Until recently, the calendar allowed navigation beyond my earliest and latest entries. Way beyond. When a value is provided in the query string for a date which has no entry, I return a friendly error message stating no entries were found for that period, and provide suggestions for where to go next. But the calendar still rendered, and still allowed navigation in the same direction. I thought it was an interesting “leave-in” to be able to go further back in time (or forward into the future). I knew human behavior would eventually stop at some point, realizing no more entries existed beyond a certain date.
But robot behavior doesn’t match human behavior. A robot will follow every single link on a site, and won’t stop as long as it continues to arrive at an existing page containing more links to follow. It won’t use human logic to realize it has crawled to a date beyond my first entry. Nor would it stop once it reaches a date in the future for which entries don’t yet exist.

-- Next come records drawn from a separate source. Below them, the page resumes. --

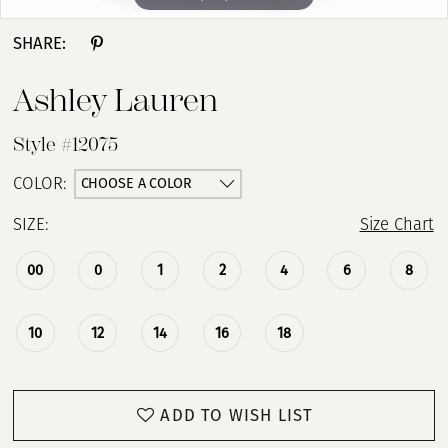
SHARE:
Ashley Lauren
Style #12075
CHOOSE A COLOR
COLOR:
SIZE:
Size Chart
00
0
1
2
4
6
8
10
12
14
16
18
ADD TO WISH LIST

Without my own stops in place on either side, an indexing robot could follow links to every possible date combination, regardless whether an entry is present or not. On each of these pages, it would receive (and index) my friendly error messages, then continue following the links on that page allowing it to go further in time in the wrong direction. That’s exactly what happened.

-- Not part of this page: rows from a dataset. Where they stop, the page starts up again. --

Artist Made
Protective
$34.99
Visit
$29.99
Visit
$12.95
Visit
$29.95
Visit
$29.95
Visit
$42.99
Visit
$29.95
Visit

For some reason, this recent robot started indexing my /archive/
section with a date value somewhere in the year 1970. (Don’t know why it chose this year, since it wasn’t a particularly good one, and I wasn’t born yet.) Since the “Previous Month” link appeared before the “Next Month”, it chose to follow the previous link instead, happily crawling along backwards, one month at a time, indexing each of my identical friendly error pages. All the way back to the year 1542, where it maxed out at a specified limit of pages to index on my domain. Of course traffic numbers were completely skewed that day.
Adding in some conditional stops — which remove the navigation in that direction once the date has reached or gone beyond the relevant stop — solved the problem. I still allow date values in the query string for which there are no available entries. This compensates for a possible typo when linking to a specific date of this weblog. Yes, you could in theory, use my site to determine on what day of the week John Travolta’s birthday would have fallen in the year 1236. Or for that matter, if you’re considering cryogenics, you could also check any date into the future [“the future, Conan?”] all the way to the year 9999.
Update: With the installation of — and converstion to — Movable Type in June 2003, these possibilities no longer exist. Links demonstrating the respective query strings have been removed from this post.